**PROBLEM TO WORK ON**
Without any pictures, print exactly the lines that run from the start of the data through the line containing "bon élément riche".

(Dataset entries)
▼
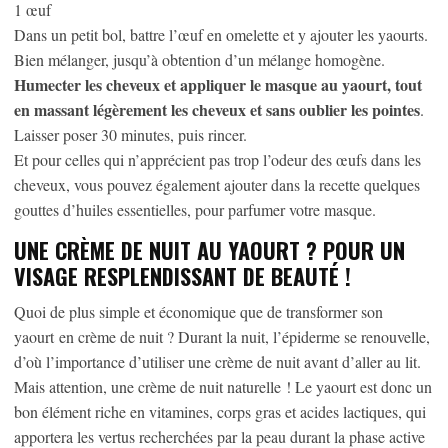
1 œuf
Dans un petit bol, battre l’œuf en omelette et y ajouter les yaourts.
Bien mélanger, jusqu’à obtention d’un mélange homogène.
Humecter les cheveux et appliquer le masque au yaourt, tout
en massant légèrement les cheveux et sans oublier les pointes
.
Laisser poser 30 minutes, puis rincer.
Et pour celles qui n’apprécient pas trop l’odeur des œufs dans les
cheveux, vous pouvez également ajouter dans la recette quelques
gouttes d’huiles essentielles, pour parfumer votre masque.
UNE CRÈME DE NUIT AU YAOURT ? POUR UN
VISAGE RESPLENDISSANT DE BEAUTÉ !
Quoi de plus simple et économique que de transformer son
yaourt en crème de nuit ? Durant la nuit, l’épiderme se renouvelle,
d’où l’importance d’utiliser une crème de nuit avant d’aller au lit.
Mais attention, une crème de nuit naturelle ! Le yaourt est donc un
bon élément riche en vitamines, corps gras et acides lactiques, qui
apportera les vertus recherchées par la peau durant la phase active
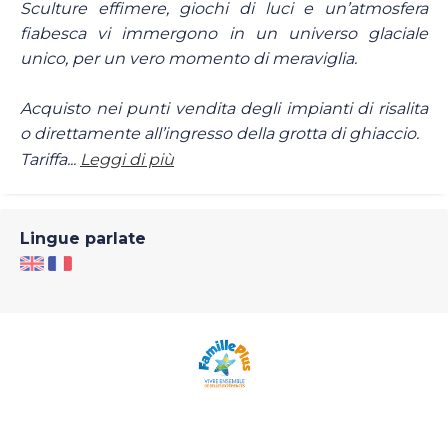
Sculture effimere, giochi di luci e un’atmosfera
fiabesca vi immergono in un universo glaciale
unico, per un vero momento di meraviglia.
Acquisto nei punti vendita degli impianti di risalita
o direttamente all’ingresso della grotta di ghiaccio.
Tariffa...
Leggi di più
Lingue parlate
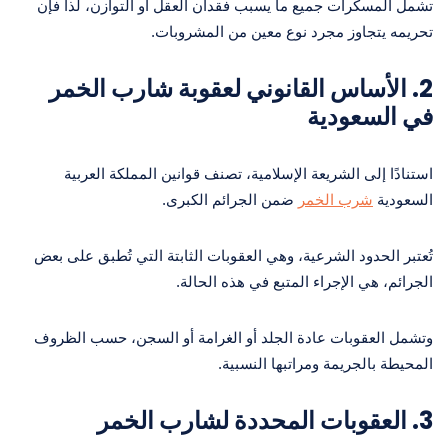
تشمل المسكرات جميع ما يسبب فقدان العقل أو التوازن، لذا فإن
تحريمه يتجاوز مجرد نوع معين من المشروبات.
2.
الأساس القانوني لعقوبة شارب الخمر
في السعودية
استنادًا إلى الشريعة الإسلامية، تصنف قوانين المملكة العربية
السعودية
شرب الخمر
ضمن الجرائم الكبرى.
تُعتبر الحدود الشرعية، وهي العقوبات الثابتة التي تُطبق على بعض
الجرائم، هي الإجراء المتبع في هذه الحالة.
وتشمل العقوبات عادة الجلد أو الغرامة أو السجن، حسب الظروف
المحيطة بالجريمة ومراتبها النسبية.
3.
العقوبات المحددة لشارب الخمر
▲
**RESPONSE**
1 œuf
Dans un petit bol, battre l’œuf en omelette et y ajouter les yaourts.
Bien mélanger, jusqu’à obtention d’un mélange homogène.
Humecter les cheveux et appliquer le masque au yaourt, tout
en massant légèrement les cheveux et sans oublier les pointes
.
Laisser poser 30 minutes, puis rincer.
Et pour celles qui n’apprécient pas trop l’odeur des œufs dans les
cheveux, vous pouvez également ajouter dans la recette quelques
gouttes d’huiles essentielles, pour parfumer votre masque.
UNE CRÈME DE NUIT AU YAOURT ? POUR UN
VISAGE RESPLENDISSANT DE BEAUTÉ !
Quoi de plus simple et économique que de transformer son
yaourt en crème de nuit ? Durant la nuit, l’épiderme se renouvelle,
d’où l’importance d’utiliser une crème de nuit avant d’aller au lit.
Mais attention, une crème de nuit naturelle ! Le yaourt est donc un
bon élément riche en vitamines, corps gras et acides lactiques, qui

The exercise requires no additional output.